Details

Your coding challenge will help you demonstrate the skills you have developed this semester. Here are a few essential items.

  1. Your goal is to demonstrate your data science coding abilities. Get through as many items with a rough implementation as possible.
  2. Get your code to match our outputs as close as possible, but don’t stress over minute details.
  3. Keep most of the code you type. If you end up not using specific parts, comment them out and include them at the bottom.
  4. Use the entire hour and may not finish.
  5. Submit a .md and a .pdf report with your output and code for each challenge.

Please use the challenge template to submit your work.

import pandas as pd 
import altair as alt
import numpy as np

from sklearn.model_selection import train_test_split
from sklearn import tree
from sklearn.ensemble import GradientBoostingClassifier
from sklearn import metrics

Challenge 1

Split Entry houses are a failed building experiment in the United States. Use the data from our Denver homes project, as shown below, to recreate the following graphic.

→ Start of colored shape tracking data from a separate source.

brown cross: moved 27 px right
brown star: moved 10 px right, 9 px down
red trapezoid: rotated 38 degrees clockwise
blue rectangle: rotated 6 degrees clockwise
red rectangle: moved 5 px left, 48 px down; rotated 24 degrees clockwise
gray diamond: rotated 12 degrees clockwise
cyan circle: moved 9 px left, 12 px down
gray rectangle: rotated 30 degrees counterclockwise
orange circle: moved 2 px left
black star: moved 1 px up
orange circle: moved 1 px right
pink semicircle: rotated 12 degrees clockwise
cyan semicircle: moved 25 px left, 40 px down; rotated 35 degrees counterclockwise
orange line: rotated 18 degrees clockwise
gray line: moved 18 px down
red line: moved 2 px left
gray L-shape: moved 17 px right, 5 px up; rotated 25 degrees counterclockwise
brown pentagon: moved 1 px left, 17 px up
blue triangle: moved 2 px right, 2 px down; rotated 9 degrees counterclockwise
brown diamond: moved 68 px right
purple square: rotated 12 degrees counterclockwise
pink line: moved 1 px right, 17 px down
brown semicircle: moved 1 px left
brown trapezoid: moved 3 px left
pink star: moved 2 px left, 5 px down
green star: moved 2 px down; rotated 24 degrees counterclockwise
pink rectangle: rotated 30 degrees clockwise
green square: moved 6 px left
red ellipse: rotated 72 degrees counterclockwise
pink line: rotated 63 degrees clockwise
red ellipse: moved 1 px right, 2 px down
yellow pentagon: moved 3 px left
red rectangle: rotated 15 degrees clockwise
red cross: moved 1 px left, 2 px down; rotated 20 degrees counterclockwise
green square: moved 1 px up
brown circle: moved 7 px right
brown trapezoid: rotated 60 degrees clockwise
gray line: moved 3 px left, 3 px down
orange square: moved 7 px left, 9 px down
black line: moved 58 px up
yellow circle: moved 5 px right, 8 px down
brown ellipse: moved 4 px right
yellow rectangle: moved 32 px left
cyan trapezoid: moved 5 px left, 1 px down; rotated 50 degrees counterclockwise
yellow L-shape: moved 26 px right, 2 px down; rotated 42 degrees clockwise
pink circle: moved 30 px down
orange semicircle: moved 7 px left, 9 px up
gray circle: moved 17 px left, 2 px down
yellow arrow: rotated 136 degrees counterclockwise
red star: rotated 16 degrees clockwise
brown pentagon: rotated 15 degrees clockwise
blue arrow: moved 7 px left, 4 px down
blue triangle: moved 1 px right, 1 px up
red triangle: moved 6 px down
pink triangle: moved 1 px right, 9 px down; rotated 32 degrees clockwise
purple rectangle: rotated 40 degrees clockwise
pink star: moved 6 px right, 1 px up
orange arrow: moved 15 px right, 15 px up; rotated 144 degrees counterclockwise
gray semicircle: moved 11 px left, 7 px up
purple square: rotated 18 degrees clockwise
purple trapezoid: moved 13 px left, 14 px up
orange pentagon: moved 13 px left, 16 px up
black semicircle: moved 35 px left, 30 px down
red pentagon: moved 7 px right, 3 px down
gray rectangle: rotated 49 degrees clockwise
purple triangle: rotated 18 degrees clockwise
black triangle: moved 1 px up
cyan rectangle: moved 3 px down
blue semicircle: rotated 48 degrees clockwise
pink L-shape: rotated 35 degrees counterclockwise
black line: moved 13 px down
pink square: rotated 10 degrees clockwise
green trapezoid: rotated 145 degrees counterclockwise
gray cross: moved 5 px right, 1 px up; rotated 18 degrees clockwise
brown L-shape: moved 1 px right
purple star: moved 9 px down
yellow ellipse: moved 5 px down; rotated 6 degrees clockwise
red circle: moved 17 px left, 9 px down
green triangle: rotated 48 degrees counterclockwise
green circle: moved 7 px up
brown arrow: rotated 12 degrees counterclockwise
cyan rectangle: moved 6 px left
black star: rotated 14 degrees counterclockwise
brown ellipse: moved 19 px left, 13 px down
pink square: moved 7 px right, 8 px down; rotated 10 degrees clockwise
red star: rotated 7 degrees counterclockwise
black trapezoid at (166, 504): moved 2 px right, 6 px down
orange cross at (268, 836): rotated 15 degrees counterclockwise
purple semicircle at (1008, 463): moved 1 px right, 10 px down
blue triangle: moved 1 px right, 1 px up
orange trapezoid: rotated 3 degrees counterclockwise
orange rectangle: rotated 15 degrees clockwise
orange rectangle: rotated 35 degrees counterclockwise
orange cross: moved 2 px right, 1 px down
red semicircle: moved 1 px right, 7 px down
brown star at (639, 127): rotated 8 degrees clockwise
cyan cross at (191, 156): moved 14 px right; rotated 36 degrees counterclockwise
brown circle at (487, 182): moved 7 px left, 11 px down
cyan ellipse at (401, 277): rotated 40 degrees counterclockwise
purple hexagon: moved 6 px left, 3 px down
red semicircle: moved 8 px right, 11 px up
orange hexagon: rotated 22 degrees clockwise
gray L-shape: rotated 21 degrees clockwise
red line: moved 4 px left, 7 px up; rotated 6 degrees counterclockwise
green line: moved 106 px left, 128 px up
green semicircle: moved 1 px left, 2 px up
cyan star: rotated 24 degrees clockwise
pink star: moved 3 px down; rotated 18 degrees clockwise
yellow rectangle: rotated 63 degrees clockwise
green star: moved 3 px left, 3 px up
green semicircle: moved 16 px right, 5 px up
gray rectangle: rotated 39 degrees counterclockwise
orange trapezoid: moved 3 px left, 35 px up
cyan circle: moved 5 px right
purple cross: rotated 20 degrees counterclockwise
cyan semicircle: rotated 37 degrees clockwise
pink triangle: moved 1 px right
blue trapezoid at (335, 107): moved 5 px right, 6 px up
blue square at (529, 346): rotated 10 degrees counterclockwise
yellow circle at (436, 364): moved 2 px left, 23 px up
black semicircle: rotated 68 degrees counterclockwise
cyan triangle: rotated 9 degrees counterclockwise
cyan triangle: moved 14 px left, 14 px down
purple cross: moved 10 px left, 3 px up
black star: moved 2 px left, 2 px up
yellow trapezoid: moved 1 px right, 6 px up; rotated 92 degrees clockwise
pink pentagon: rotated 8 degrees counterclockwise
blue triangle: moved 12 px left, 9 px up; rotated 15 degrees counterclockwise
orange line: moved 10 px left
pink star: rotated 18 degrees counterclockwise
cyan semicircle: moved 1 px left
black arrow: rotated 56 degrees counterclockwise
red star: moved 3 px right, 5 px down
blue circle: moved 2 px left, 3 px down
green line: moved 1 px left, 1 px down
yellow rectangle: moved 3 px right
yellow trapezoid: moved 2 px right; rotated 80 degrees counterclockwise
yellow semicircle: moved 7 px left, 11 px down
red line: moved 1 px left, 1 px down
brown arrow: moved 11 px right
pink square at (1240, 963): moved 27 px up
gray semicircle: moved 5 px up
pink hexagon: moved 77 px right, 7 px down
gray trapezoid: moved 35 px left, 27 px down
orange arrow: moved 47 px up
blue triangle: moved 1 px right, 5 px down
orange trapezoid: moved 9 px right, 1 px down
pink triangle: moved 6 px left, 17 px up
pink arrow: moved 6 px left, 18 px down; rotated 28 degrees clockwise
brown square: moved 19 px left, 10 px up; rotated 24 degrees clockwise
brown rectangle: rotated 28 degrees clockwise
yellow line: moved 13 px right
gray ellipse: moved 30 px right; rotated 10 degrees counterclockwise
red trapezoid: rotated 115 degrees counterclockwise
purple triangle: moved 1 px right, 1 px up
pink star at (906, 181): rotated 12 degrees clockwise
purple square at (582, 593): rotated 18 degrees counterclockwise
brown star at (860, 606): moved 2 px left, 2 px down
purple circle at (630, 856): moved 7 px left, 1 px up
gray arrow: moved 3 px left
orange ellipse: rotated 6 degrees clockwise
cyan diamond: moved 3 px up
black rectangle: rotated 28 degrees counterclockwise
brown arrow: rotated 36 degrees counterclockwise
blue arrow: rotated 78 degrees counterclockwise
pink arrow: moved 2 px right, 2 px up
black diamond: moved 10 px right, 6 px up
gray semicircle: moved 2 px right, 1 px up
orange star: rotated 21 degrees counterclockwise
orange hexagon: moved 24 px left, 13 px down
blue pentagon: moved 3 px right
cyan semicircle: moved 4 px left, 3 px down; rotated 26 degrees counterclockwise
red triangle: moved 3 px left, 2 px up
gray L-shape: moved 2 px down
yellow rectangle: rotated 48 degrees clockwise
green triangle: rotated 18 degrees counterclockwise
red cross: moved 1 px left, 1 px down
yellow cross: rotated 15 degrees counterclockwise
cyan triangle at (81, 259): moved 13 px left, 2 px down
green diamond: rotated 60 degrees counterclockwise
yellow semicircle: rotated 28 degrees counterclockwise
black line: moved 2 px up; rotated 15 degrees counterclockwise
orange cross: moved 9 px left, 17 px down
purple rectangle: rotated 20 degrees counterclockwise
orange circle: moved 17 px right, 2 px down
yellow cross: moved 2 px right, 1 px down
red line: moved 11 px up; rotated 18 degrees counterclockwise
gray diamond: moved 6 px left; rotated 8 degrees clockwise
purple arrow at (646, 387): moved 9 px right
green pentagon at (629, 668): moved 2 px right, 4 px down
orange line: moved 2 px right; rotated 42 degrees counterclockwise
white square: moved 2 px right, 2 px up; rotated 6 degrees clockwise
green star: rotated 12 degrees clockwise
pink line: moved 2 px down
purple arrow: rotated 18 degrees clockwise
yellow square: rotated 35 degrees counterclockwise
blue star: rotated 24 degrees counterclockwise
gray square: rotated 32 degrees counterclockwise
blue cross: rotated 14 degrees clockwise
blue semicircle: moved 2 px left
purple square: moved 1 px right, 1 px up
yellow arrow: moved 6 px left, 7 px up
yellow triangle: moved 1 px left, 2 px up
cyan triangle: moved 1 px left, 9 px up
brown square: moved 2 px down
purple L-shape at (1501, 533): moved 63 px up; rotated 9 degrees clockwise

url = 'https://github.com/byuidatascience/data4dwellings/raw/master/data-raw/dwellings_denver/dwellings_denver.csv'
dat_home = pd.read_csv(url).sample(n=4500, random_state=15)

Challenge 2

Our computations can’t be done with missing values. Programmatically replace all the lost values with 125 and make a box-plot.

mister = pd.Series(["lost", 15, 22, 45, 31, "lost", 85, 38, 129, 80, 21, 2])

Challenge 3

Our computations can’t be done with missing values. Programmatically replace all the lost values with 125 and report the mean rounded to two decimals.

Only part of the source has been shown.